Pain is mysterious in many ways. It is experienced by almost all of us at one time or another in our lives and some of us experience it almost continuously. Its near-universality suggests that it must be a basic neurological phenomenon, yet it is still possible to argue about whether pain is felt by non-human organisms and, if so, by which of them. In this as in many other respects pain differs from sensory modalities such as sight and hearing. And pain has philosophical and even theological implications which other sensory modalities do not share.
Because it is such a basic function of the nervous system a book on the history of pain is pretty well obliged to be to some extent a history of neurology. Rey's task is therefore an ambitious one. She starts in antiquity and traces the evolution in our understanding of pain up to the early twentieth century; a brief postscript by J. Cambier looks at the modern view of pain. Since this is a neurophysiological rather than a philosophical treatment of the matter, much more space is devoted to the nineteenth century than to earlier periods; hardly any scientific advances in pain occurred between antiquity and 1800. The subjective and cultural aspects of people's attitudes to pain in different epochs are also considered, though wholly within a Western context. Indeed, most of the discussion concerns French science. This is fair enough, however, given the great importance of the French contribution to physiology and neurology in the nineteenth century.

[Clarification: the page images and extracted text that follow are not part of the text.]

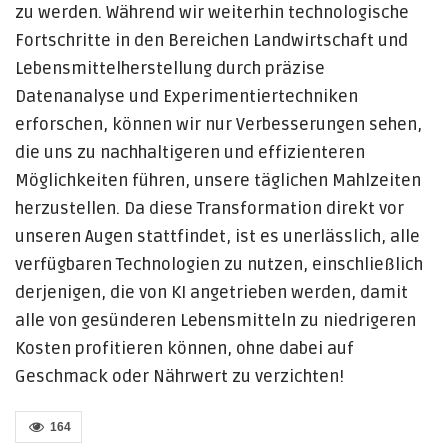
zu werden. Während wir weiterhin technologische
Fortschritte in den Bereichen Landwirtschaft und
Lebensmittelherstellung durch präzise
Datenanalyse und Experimentiertechniken
erforschen, können wir nur Verbesserungen sehen,
die uns zu nachhaltigeren und effizienteren
Möglichkeiten führen, unsere täglichen Mahlzeiten
herzustellen. Da diese Transformation direkt vor
unseren Augen stattfindet, ist es unerlässlich, alle
verfügbaren Technologien zu nutzen, einschließlich
derjenigen, die von KI angetrieben werden, damit
alle von gesünderen Lebensmitteln zu niedrigeren
Kosten profitieren können, ohne dabei auf
Geschmack oder Nährwert zu verzichten!
164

During the nineteenth century researchers were much preoccupied with the search for a means of reducing or eliminating the pain of surgery. Opium had of course been known for a long time, but in 1817 the active principle was isolated and named 'morphine'. Later in the century chemical anaesthesia came into use: ether, chloroform, and nitrous oxide were found to be effective for this purpose. There were disputes about priority in the invention of anaesthesia and one pioneer, an American dentist called Horace Wells, committed suicide with chloroform before receiving the letter from the Societé Médicale de Paris which acknowledged his discovery and first use of the substance. Local anaesthesia was also introduced in the mid-nineteenth century.
Quite a different approach to the control of pain was offered by hypnosis. James Braid in Manchester tried to separate this technique from its somewhat suspect antecedents in Mesmerism and showed that it was possible to use it to eliminate pain during surgery as well as to produce cures of various diseases, but hypnotic pain control has always remained something of a medical curiosity and has never threatened to displace chemical anaesthesia. Rey touches on the reasons for this but does not make them entirely clear.

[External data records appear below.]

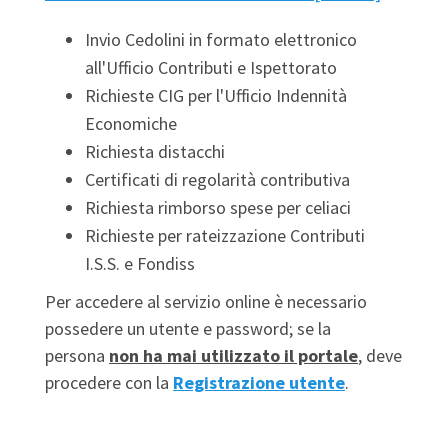
Invio Cedolini in formato elettronico
all'Ufficio Contributi e Ispettorato
Richieste CIG per l'Ufficio Indennità
Economiche
Richiesta distacchi
Certificati di regolarità contributiva
Richiesta rimborso spese per celiaci
Richieste per rateizzazione Contributi
I.S.S. e Fondiss
Per accedere al servizio online è necessario
possedere un utente e password; se la
persona
non ha mai utilizzato il portale
, deve
procedere con la
Registrazione utente
.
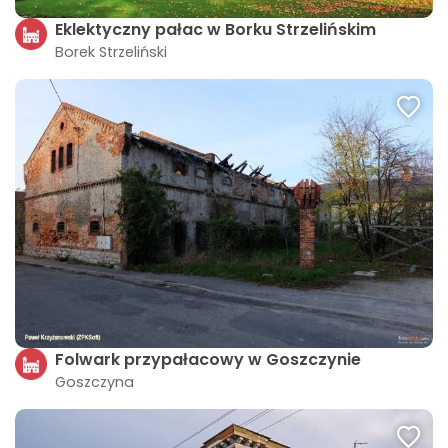
Eklektyczny pałac w Borku Strzelińskim
Borek Strzeliński
Folwark przypałacowy w Goszczynie
Goszczyna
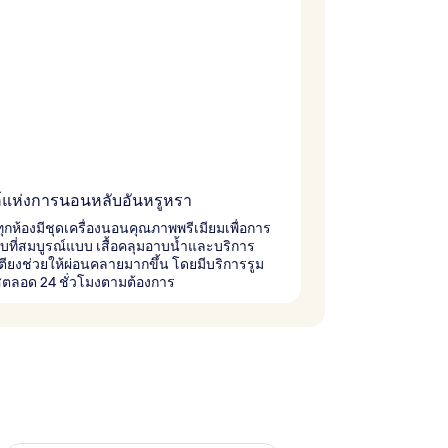
์แห่งการนอนหลับอันหรูหรา
ทุกห้องมีชุดเครื่องนอนคุณภาพพรีเมียมเพื่อการ
บที่สมบูรณ์แบบ เสื้อคลุมอาบน้ำและบริการ
ตียงช่วยให้ผ่อนคลายมากขึ้น โดยมีบริการรูม
ิสตลอด 24 ชั่วโมงตามต้องการ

Meanwhile research at a neurophysiological level was going on, with much argument centered on the question whether specific pain mechanisms exist or not. Are there specific pain receptors, pain nerve fibres, and pain centres in the brain? The deep scientific and philosophical implications of this question are discussed in a concluding section. Rey believes that the specificity idea is heuristically useful and so must be retained for the moment, although it is probably invalid and may need to be replaced eventually.
A measure of how far our modern awareness differs from that of the nineteenth century comes is afforded by Rey's account of the views of the Catholic Church on pain in the nineteenth century. Numerous clerics maintained that pain has a redeeming function, that suffering individuals are closer to Christ, that pain could be offered up in penitence for sins, and even that it is only the elect that God subjects to terrible trials. Such ideas have still not been wholly eliminated within Catholic writing even today. At least some French physicians have reacted by becoming free-thinkers.

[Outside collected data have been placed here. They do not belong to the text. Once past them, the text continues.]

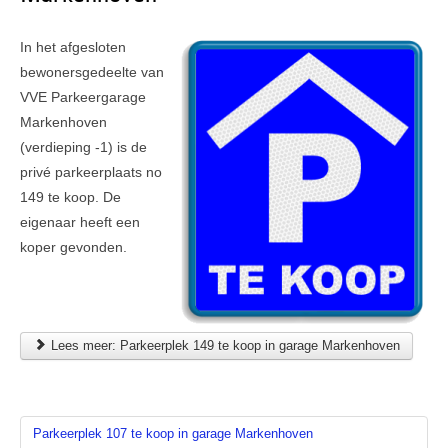
In het afgesloten
bewonersgedeelte van
VVE Parkeergarage
Markenhoven
(verdieping -1) is de
privé parkeerplaats no
149 te koop. De
eigenaar heeft een
koper gevonden.
Lees meer: Parkeerplek 149 te koop in garage Markenhoven
Parkeerplek 107 te koop in garage Markenhoven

This is an interesting and important study. The translation has been well done, but the book is nevertheless not easy to read; the style is somewhat verbose and the author goes in for huge paragraphs, which are often more than a page in length. Like most French books, this one lacks an index. This is an unforgivable omission in a scholarly history and it would have added enormously to its value if the publishers had commissioned one.